24.3.10

Governo recua e actualiza pensões

por Rudolfo Rebêlo, in Diário de Notícias

PEC abandona 'congelamento' das reformas e pensões mais baixas. Votação é amanhã no Parlamento.

O Governo recuou nas pensões, deixando cair o "congelamento nominal" descrito no Programa de Estabilidade e Crescimento (PEC). Agora, admite proceder a actualizações anuais das pensões mínimas de 900 mil reformados e dos 260 mil pensionistas dos regimes não contributivos. No Parlamento, Teixeira dos Santos, ministro das Finanças, começou também por garantir que os aumentos no IRS abrangeriam apenas 1,1 milhões de portugueses, mas acabou por, tacitamente, aceitar que o agravamento poderá afectar a totalidade dos 4,6 milhões de contribuintes.

O ministro começou, ontem, por pressionar os deputados da oposição. Com a economia endividada e dependente de novos empréstimos ao estrangeiro, alertou os parlamentares para os riscos de falhas de financiamento a Portugal, caso o PEC não seja aprovado. "Portugal corre o risco de vir a ser afectado por uma onda de choque", devido à instabilidade nas finanças públicas em "algumas áreas da União Europeia", queixando-se que os mercados "muitas vezes" não têm distinguido Portugal da Grécia. A "onda de choque", diz Teixeira dos Santos, surgirá na forma de aumentos das taxas de juro para as famílias, empresas e empréstimos ao Estado, ou mesmo pela recusa dos grandes bancos internacionais em conceder mais financiamentos.

Em véspera de aprovação do programa desenhado para baixar o défice orçamental até 2013, o Partido Socialista ainda não tinha apresentado o projecto de resolução sobre o PEC - uma espécie de moção de apoio -, o que levou a rumores de que os socialistas estariam a negociar os termos da resolução com o PSD. As regras parlamentares definem que os projectos de resolução terão de ser entregues 48 horas antes da discussão e votação, mas ainda ontem à noite Teixeira dos Santos reuniu com parlamentares socialistas, o que pode também explicar a opção por só entregar a "moção" ao meio dia de hoje.

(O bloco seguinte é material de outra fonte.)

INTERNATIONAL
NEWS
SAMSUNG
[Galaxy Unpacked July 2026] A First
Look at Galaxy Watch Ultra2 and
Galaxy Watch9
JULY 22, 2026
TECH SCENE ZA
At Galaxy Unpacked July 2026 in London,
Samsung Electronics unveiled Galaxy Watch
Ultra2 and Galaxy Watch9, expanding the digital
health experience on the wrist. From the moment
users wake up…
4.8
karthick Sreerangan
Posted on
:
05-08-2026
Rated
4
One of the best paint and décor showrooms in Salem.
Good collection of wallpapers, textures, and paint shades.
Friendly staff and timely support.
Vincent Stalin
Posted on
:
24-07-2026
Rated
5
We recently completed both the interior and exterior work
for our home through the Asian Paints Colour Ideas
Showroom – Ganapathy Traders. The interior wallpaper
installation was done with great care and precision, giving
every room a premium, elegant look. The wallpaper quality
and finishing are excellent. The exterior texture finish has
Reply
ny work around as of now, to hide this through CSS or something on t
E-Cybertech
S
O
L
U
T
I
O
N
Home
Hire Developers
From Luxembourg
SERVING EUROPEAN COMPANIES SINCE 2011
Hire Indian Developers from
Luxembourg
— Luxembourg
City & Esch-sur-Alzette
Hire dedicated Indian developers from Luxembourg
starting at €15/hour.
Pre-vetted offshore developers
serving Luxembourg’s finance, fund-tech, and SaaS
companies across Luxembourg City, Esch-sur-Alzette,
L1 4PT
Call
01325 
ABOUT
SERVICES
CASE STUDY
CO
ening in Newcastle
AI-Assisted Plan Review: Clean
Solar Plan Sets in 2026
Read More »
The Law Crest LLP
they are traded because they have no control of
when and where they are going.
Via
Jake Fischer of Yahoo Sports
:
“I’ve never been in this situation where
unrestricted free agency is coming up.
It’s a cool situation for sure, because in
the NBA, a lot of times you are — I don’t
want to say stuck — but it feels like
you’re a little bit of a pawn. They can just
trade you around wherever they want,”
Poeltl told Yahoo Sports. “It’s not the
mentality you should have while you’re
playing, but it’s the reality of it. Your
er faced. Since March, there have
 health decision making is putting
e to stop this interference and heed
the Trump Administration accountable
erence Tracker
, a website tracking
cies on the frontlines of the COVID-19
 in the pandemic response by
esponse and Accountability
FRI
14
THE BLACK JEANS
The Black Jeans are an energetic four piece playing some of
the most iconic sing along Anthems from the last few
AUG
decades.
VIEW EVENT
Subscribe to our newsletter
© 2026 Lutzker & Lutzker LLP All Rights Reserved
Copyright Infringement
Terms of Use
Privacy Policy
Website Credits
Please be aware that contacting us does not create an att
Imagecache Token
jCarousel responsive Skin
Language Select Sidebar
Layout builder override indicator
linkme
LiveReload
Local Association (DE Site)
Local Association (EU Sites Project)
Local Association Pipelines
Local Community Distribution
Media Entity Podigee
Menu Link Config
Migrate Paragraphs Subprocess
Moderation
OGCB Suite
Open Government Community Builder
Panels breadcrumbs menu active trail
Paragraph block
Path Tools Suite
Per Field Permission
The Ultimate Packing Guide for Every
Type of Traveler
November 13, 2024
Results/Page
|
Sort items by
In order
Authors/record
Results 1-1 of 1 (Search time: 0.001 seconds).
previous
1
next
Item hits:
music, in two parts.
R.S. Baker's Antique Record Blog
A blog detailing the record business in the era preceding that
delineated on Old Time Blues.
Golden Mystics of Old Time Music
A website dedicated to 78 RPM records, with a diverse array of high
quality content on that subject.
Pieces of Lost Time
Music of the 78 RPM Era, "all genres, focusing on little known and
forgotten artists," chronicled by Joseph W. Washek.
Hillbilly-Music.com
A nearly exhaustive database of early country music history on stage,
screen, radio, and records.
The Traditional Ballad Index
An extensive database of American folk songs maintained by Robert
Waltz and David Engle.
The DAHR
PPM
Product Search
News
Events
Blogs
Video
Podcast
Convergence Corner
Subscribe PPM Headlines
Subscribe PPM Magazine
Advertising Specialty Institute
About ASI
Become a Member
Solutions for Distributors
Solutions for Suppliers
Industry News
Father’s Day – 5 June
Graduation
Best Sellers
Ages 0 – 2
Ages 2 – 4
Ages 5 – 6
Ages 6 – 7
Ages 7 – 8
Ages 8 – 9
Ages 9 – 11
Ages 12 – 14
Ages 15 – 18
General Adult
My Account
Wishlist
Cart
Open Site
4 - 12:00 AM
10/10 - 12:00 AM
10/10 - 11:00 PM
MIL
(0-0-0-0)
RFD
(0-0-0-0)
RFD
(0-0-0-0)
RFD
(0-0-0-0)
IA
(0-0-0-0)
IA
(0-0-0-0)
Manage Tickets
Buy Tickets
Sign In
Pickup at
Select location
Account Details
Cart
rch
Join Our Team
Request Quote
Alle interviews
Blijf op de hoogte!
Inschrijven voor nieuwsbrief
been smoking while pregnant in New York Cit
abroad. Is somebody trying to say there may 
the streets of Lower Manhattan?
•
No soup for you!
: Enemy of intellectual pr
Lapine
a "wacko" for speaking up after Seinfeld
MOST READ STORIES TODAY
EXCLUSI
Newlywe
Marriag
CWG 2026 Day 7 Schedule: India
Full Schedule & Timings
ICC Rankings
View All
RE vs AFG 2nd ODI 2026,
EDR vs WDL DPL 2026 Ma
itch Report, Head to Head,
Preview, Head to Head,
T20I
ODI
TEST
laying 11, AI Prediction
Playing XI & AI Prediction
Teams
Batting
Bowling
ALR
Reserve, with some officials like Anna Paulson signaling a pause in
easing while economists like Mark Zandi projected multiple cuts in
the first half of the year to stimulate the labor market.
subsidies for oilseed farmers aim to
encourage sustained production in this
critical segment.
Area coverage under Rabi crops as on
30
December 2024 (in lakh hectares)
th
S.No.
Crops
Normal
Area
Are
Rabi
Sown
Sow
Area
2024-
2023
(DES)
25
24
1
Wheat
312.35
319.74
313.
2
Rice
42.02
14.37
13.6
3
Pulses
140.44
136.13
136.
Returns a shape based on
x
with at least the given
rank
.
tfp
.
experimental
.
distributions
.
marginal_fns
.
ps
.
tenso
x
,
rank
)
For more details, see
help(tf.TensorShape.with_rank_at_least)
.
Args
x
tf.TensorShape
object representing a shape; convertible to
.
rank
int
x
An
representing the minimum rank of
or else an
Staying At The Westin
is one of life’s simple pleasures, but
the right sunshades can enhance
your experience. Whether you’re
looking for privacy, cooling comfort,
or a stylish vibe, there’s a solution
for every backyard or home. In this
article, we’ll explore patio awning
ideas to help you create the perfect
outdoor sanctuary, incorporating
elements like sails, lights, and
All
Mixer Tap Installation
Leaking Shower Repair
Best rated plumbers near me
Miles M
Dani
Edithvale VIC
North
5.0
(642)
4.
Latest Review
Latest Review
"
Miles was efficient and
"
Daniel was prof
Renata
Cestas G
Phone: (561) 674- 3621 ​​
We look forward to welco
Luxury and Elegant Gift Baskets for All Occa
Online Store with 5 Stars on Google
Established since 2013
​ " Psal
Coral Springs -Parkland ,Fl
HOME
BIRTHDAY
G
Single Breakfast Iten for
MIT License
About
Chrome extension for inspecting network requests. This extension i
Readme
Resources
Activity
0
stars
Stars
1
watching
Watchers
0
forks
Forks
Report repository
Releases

Para mais de 1,5 milhões de reformados, dos quais 900 mil titulares de pensões mínimas, haverá, afinal, "actualizações" anuais. O mesmo sucede com os 260 mil pensionistas do regime agrícola e beneficiários de pensões sociais, que auferem entre os 189,5 euros e os 227,4 euros mensais.

No PEC, duas "normas" proíbem a "mexida" nas prestações sociais de 2010 a 2013, incluindo o valor mínimo das pensões. A primeira, define a fixação de um tecto para a despesa anual das prestações sociais, que engloba os 400 mil beneficiários do Rendimento Social de Inserção. A segunda restrição, inscrita no PEC, está no congelamento "das prestações não contributivas até 2013". É que, no Programa, o Governo descreve que o Indexante de Apoios Sociais (IAS) - ao qual, por lei, estão atreladas as actualizações das pensões - "manterá o valor nominal até 2013".


Teixeira dos Santos garantiu aos deputados que apenas 1,1 milhões de contribuintes em IRS - de um total de 4,6 milhões de declarações anuais - seriam afectados pelas reduções das deduções e benefícios fiscais. Miguel Frasquilho, do PSD, Assunção Cristas, do CDS/PP, e José Gusmão, do Bloco de Esquerda, contestaram as afirmações do ministro das Finanças. Honório Novo, do PCP, acabou por confrontar, por três vezes, Teixeira dos Santos com o congelamento das deduções específicas em todos os escalões do IRS - subtracção de montantes, definidos em lei, aos rendimentos brutos -, o que tem como resultado um aumento do imposto em todos os escalões. O ministro não negou os efeitos finais do congelamento das deduções e recusou comentar a exigência do PCP em cortar com a despesa fiscal em PPR, calculada em mais de cem milhões de euros.

Com o debate vivo, a surpresa do dia, acabou por surgir das fileiras socialistas. A uma resposta a João Galamba, deputado do PS, que considerou "que a privatização da RTP faria mais sentido do que a REN", Teixeira dos Santos acabou por sugerir que a venda da televisão pública poderá surgir a prazo, quando se reequilibrar "financeiramente a empresa".